Le Fonds monétaire international (FMI) a révisé à la baisse sa prévision de croissance de la zone euro à 1,1 % en 2026, selon les Perspectives de l'économie mondiale publiées mardi. Cette révision est une conséquence directe de la guerre en Iran, qui a ébranlé les marchés internationaux.

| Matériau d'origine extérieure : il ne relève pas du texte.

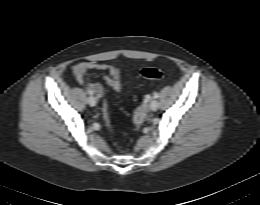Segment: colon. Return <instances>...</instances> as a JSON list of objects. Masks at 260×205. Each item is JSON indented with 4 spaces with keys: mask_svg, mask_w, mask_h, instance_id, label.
Instances as JSON below:
<instances>
[{
    "mask_svg": "<svg viewBox=\"0 0 260 205\" xmlns=\"http://www.w3.org/2000/svg\"><path fill=\"white\" fill-rule=\"evenodd\" d=\"M141 76L145 79H150V80H161L164 78L165 73L161 68L158 67H146L143 68L140 72ZM109 82L108 80H104L103 82L100 83V87L103 90H106L109 86ZM108 104L107 102H104L103 106H102V113H103V119H104V123L106 125V127L111 130V126L108 120Z\"/></svg>",
    "mask_w": 260,
    "mask_h": 205,
    "instance_id": "5ec220e1",
    "label": "colon"
}]
</instances>
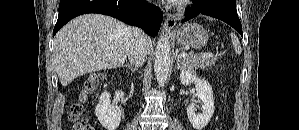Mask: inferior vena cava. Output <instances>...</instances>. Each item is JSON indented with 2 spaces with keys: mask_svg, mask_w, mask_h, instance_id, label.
I'll use <instances>...</instances> for the list:
<instances>
[{
  "mask_svg": "<svg viewBox=\"0 0 299 130\" xmlns=\"http://www.w3.org/2000/svg\"><path fill=\"white\" fill-rule=\"evenodd\" d=\"M146 55L145 35L143 31L137 27L130 28V42L127 50L130 63L136 67L142 66Z\"/></svg>",
  "mask_w": 299,
  "mask_h": 130,
  "instance_id": "1",
  "label": "inferior vena cava"
}]
</instances>
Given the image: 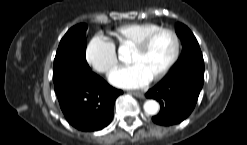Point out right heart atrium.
I'll return each mask as SVG.
<instances>
[{
	"instance_id": "obj_1",
	"label": "right heart atrium",
	"mask_w": 247,
	"mask_h": 145,
	"mask_svg": "<svg viewBox=\"0 0 247 145\" xmlns=\"http://www.w3.org/2000/svg\"><path fill=\"white\" fill-rule=\"evenodd\" d=\"M85 55L87 62L100 73L109 74L118 66L115 45L101 34L89 41Z\"/></svg>"
}]
</instances>
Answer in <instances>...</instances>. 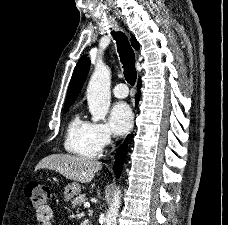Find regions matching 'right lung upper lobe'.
Instances as JSON below:
<instances>
[{"instance_id":"1","label":"right lung upper lobe","mask_w":228,"mask_h":225,"mask_svg":"<svg viewBox=\"0 0 228 225\" xmlns=\"http://www.w3.org/2000/svg\"><path fill=\"white\" fill-rule=\"evenodd\" d=\"M130 40H131L132 46L138 50L139 43L137 42L136 38L132 35ZM89 68H90V60L86 55H84L79 59L74 69V72L69 84L64 107L68 105H72L76 100L78 93L81 90L82 85L86 79Z\"/></svg>"}]
</instances>
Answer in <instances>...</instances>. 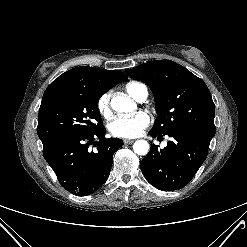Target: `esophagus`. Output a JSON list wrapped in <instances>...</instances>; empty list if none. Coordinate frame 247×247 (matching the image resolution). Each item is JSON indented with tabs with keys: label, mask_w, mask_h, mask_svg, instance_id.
Segmentation results:
<instances>
[{
	"label": "esophagus",
	"mask_w": 247,
	"mask_h": 247,
	"mask_svg": "<svg viewBox=\"0 0 247 247\" xmlns=\"http://www.w3.org/2000/svg\"><path fill=\"white\" fill-rule=\"evenodd\" d=\"M123 141H124V144H131L134 142V140L132 139H124Z\"/></svg>",
	"instance_id": "obj_1"
}]
</instances>
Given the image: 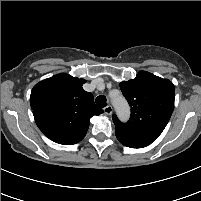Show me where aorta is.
Segmentation results:
<instances>
[{"label": "aorta", "mask_w": 201, "mask_h": 201, "mask_svg": "<svg viewBox=\"0 0 201 201\" xmlns=\"http://www.w3.org/2000/svg\"><path fill=\"white\" fill-rule=\"evenodd\" d=\"M112 104L118 114V116L126 120L129 116V106L127 101L122 95H118L117 97L112 98Z\"/></svg>", "instance_id": "1"}]
</instances>
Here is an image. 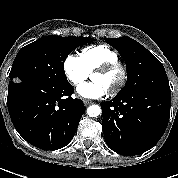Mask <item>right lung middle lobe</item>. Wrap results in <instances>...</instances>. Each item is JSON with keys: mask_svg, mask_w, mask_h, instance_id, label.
<instances>
[{"mask_svg": "<svg viewBox=\"0 0 178 178\" xmlns=\"http://www.w3.org/2000/svg\"><path fill=\"white\" fill-rule=\"evenodd\" d=\"M88 42V37L50 35L24 46L13 62L10 82L66 80L64 61L75 48Z\"/></svg>", "mask_w": 178, "mask_h": 178, "instance_id": "obj_1", "label": "right lung middle lobe"}]
</instances>
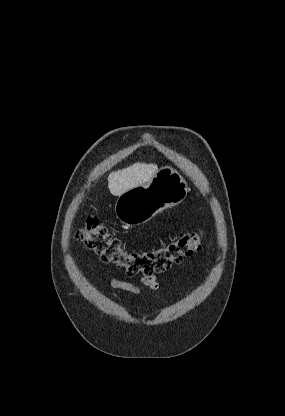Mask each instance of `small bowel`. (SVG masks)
I'll return each instance as SVG.
<instances>
[{"label":"small bowel","mask_w":285,"mask_h":416,"mask_svg":"<svg viewBox=\"0 0 285 416\" xmlns=\"http://www.w3.org/2000/svg\"><path fill=\"white\" fill-rule=\"evenodd\" d=\"M109 284L113 288L123 289L135 295H142V289L139 286L129 283L127 281L111 278ZM141 284L153 292H156L159 289V284L154 276L142 277ZM111 296L115 298L114 295Z\"/></svg>","instance_id":"obj_1"}]
</instances>
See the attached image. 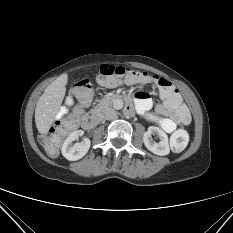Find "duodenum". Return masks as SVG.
I'll return each instance as SVG.
<instances>
[{
  "label": "duodenum",
  "instance_id": "410a0bca",
  "mask_svg": "<svg viewBox=\"0 0 233 233\" xmlns=\"http://www.w3.org/2000/svg\"><path fill=\"white\" fill-rule=\"evenodd\" d=\"M115 99H119V97H116ZM124 99L126 101V111L128 113H132L134 108H133V104H132L131 100L127 97H125ZM100 116H101L100 112H98V111L88 113L82 119V127L86 130L94 128L98 124V122L100 120Z\"/></svg>",
  "mask_w": 233,
  "mask_h": 233
}]
</instances>
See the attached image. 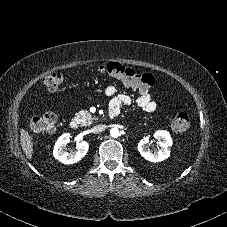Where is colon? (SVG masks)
Returning a JSON list of instances; mask_svg holds the SVG:
<instances>
[{
	"label": "colon",
	"instance_id": "obj_1",
	"mask_svg": "<svg viewBox=\"0 0 227 227\" xmlns=\"http://www.w3.org/2000/svg\"><path fill=\"white\" fill-rule=\"evenodd\" d=\"M98 71L122 82L125 86L146 92L154 83L153 76L148 73H139L131 68H126L117 62H108L101 65ZM63 83L61 73H52L43 79V86L49 92L57 91ZM57 123V115L49 112L29 119V126L36 133H49ZM190 120L185 112L178 113L172 120V129L184 132L189 128Z\"/></svg>",
	"mask_w": 227,
	"mask_h": 227
}]
</instances>
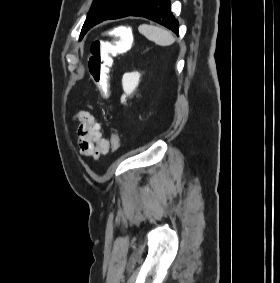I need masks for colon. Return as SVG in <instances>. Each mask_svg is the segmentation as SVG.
<instances>
[{
  "instance_id": "5ec220e1",
  "label": "colon",
  "mask_w": 280,
  "mask_h": 283,
  "mask_svg": "<svg viewBox=\"0 0 280 283\" xmlns=\"http://www.w3.org/2000/svg\"><path fill=\"white\" fill-rule=\"evenodd\" d=\"M133 25H118L107 31V41L96 39L90 46L88 58V69L90 76L100 93L107 97L109 95V73L113 63L112 55H125L130 51L135 38ZM116 37V38H115ZM116 41V42H115ZM120 140L114 141V148L118 149Z\"/></svg>"
}]
</instances>
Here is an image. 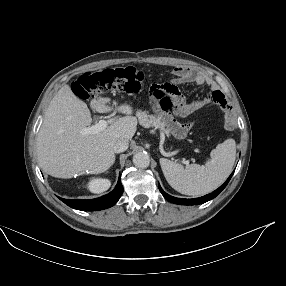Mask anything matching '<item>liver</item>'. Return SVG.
<instances>
[{
	"label": "liver",
	"instance_id": "obj_1",
	"mask_svg": "<svg viewBox=\"0 0 286 286\" xmlns=\"http://www.w3.org/2000/svg\"><path fill=\"white\" fill-rule=\"evenodd\" d=\"M94 112L107 113L113 108L106 98L90 103ZM125 117L112 121L97 134H82L92 123L87 104L68 85L55 94L45 113L37 137V154L43 171L57 178H72L76 173L100 174L115 161L114 144L118 139H132L137 120L129 104L115 109Z\"/></svg>",
	"mask_w": 286,
	"mask_h": 286
}]
</instances>
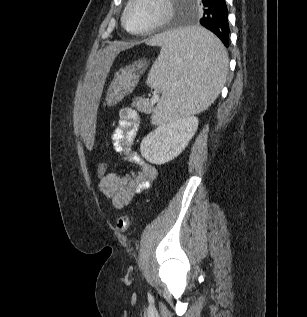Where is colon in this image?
Instances as JSON below:
<instances>
[{
    "label": "colon",
    "mask_w": 307,
    "mask_h": 317,
    "mask_svg": "<svg viewBox=\"0 0 307 317\" xmlns=\"http://www.w3.org/2000/svg\"><path fill=\"white\" fill-rule=\"evenodd\" d=\"M107 164L99 162L96 166V174L99 178H102L107 173ZM129 227V218L127 215H121L116 221V230L120 233H125Z\"/></svg>",
    "instance_id": "obj_1"
}]
</instances>
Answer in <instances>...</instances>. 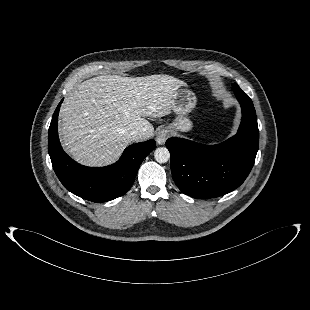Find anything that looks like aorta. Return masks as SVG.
I'll list each match as a JSON object with an SVG mask.
<instances>
[{
    "instance_id": "762f6f07",
    "label": "aorta",
    "mask_w": 310,
    "mask_h": 310,
    "mask_svg": "<svg viewBox=\"0 0 310 310\" xmlns=\"http://www.w3.org/2000/svg\"><path fill=\"white\" fill-rule=\"evenodd\" d=\"M154 158L158 163H166L170 159L169 150L166 147H159L154 151Z\"/></svg>"
}]
</instances>
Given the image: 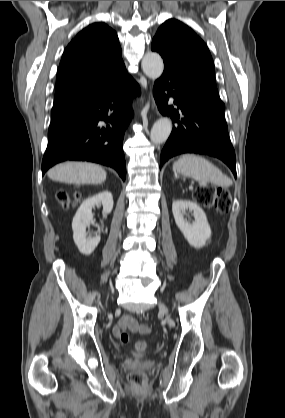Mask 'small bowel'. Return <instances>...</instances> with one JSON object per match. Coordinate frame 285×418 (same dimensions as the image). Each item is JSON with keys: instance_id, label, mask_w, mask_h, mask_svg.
<instances>
[{"instance_id": "obj_1", "label": "small bowel", "mask_w": 285, "mask_h": 418, "mask_svg": "<svg viewBox=\"0 0 285 418\" xmlns=\"http://www.w3.org/2000/svg\"><path fill=\"white\" fill-rule=\"evenodd\" d=\"M124 330L146 334L149 333L150 328L146 325L138 324L133 317L127 315L123 317L121 322L114 328V333L118 335L121 331Z\"/></svg>"}]
</instances>
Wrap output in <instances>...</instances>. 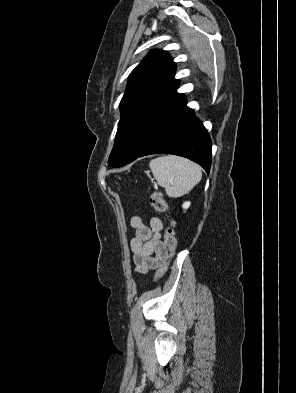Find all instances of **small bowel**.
I'll return each mask as SVG.
<instances>
[{
	"label": "small bowel",
	"instance_id": "small-bowel-1",
	"mask_svg": "<svg viewBox=\"0 0 296 393\" xmlns=\"http://www.w3.org/2000/svg\"><path fill=\"white\" fill-rule=\"evenodd\" d=\"M130 223L135 229L130 247L136 270L147 273L159 267L168 257L166 247L161 240L163 222L159 217L152 216L149 224H146L140 217L133 216Z\"/></svg>",
	"mask_w": 296,
	"mask_h": 393
}]
</instances>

Le FMI estime que la perturbation des marchés de l'énergie liée au blocus du détroit d'Ormuz et aux dégâts infligés aux infrastructures au Moyen-Orient a pratiquement stoppé la reprise des principales économies mondiales. L'intensification des hostilités a fait grimper les anticipations d'inflation mondiale à 4,4 %.

Ce qu'il faut retenir

  • La prévision de croissance de la zone euro est abaissée à 1,1 % en 2026.
  • La guerre en Iran est à l'origine de cette révision.
  • L'inflation mondiale est attendue à 4,4 %.
  • La zone euro est très sensible aux fluctuations des prix du gaz naturel.
  • Le FMI estime que les 21 pays partageant l'euro seront les plus durement touchés par cette envolée des coûts.

« On peut espérer qu'une grande partie de ce choc économique sera de courte durée, à condition que le conflit ne s'éternise pas », a déclaré Lindsay James, stratégiste d'investissement chez Quilter.

Impact sur l'Europe

La hausse de 19 % des coûts de l'énergie retenue par le FMI constitue un sérieux obstacle pour la production industrielle en Europe. L'économiste en chef Pierre-Olivier Gourinchas a souligné que la crise actuelle au Moyen-Orient a mis un coup d'arrêt aux progrès de l'économie mondiale face aux politiques commerciales protectionnistes.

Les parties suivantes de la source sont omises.